Clear inconsistent gray background for OCR reading

Question

Some 2 years ago, I asked a question here and got a satisfying answer. Think is, recently the script has been returning a lot of errors, over 30%, so I decided to change my approach and just ask a more generic question, thinking with the original images instead of the processed ones I used in my original question.

Here are the originals:

As you can see, these examples are slices of the original scanned documents.

The problem lies in their inconsistent quality, both in the original printing and the subsquent scanning. Sometimes the digits stand out, sometimes not. Sometimes I have a darker gray, sometimes lighter. Sometimes I get a faulty print, with white lines showing where the printer failed to put ink.
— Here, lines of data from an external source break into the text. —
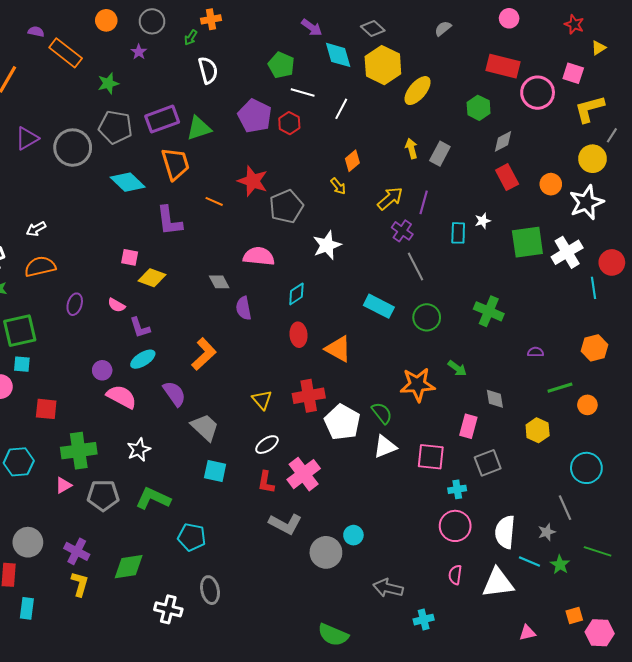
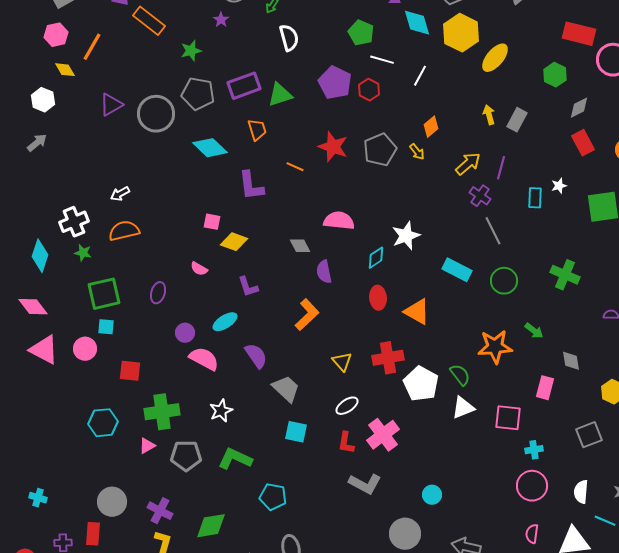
orange trapezoid: (175, 164) -> (257, 130), size x0.7
gray pentagon: (286, 207) -> (380, 150), moved
white star: (327, 245) -> (406, 236), moved
purple ellipse: (75, 304) -> (158, 293), moved
purple L-shape: (140, 328) -> (248, 287), moved
orange L-shape: (204, 354) -> (307, 315), moved
gray square: (488, 463) -> (589, 435), moved
white semicircle: (505, 532) -> (581, 492), size x0.7
gray circle: (326, 552) -> (405, 534), moved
Furthermore, their font is way to "tight", as in, the digits are too close to each other, sometimes even touching, precluding me from simply separating each digit in order to clean and OCR individualy.

I've tried various approaches with OpenCV, such as various blurs:

gray = cv2.cvtColor(img, cv2.COLOR_BGR2GRAY)
blurred = cv2.GaussianBlur(gray,(5,5),0) # Innitial cleaning
s_thresh = cv2.threshold(blurred, 120, 255, cv2.THRESH_BINARY_INV)[1]
o_thresh = cv2.threshold(blurred, 0, 255, cv2.THRESH_BINARY_INV | cv2.THRESH_OTSU)[1]
ac_thres = cv2.adaptiveThreshold(blurred,255,cv2.ADAPTIVE_THRESH_MEAN_C,cv2.THRESH_BINARY_INV,5,10)
ag_thres = cv2.adaptiveThreshold(blurred, 255, cv2.ADAPTIVE_THRESH_GAUSSIAN_C, cv2.THRESH_BINARY_INV, 5, 4)

And also connected components:

ret, thresh = cv2.threshold(img, 100, 255, cv2.THRESH_BINARY)
opening = cv2.morphologyEx(thresh, cv2.MORPH_OPEN, cv2.getStructuringElement(cv2.MORPH_RECT, (2,2))
gray_img = cv2.cvtColor(opening, cv2.COLOR_BGR2GRAY)
_, blackAndWhite = cv2.threshold(gray_img, 127, 255, cv2.THRESH_BINARY_INV)

nlabels, labels, stats, centroids = cv2.connectedComponentsWithStats(blackAndWhite, None, None, None, 8, cv2.CV_32S)
sizes = stats[1:, -1]  # get CC_STAT_AREA component
img2 = np.zeros((labels.shape), np.uint8)

for i in range(0, nlabels - 1):
    if sizes[i] >= 4:  
        img2[labels == i + 1] = 255

res = cv2.bitwise_not(img2)
gaussian = cv2.GaussianBlur(res, (3, 3), 0)

unsharp_image = cv2.addWeighted(res, 0.3, gaussian, 0.7, 0, res)

But I still get results that are inconsistent at best.

Should I change my approach? What would you guys recommend?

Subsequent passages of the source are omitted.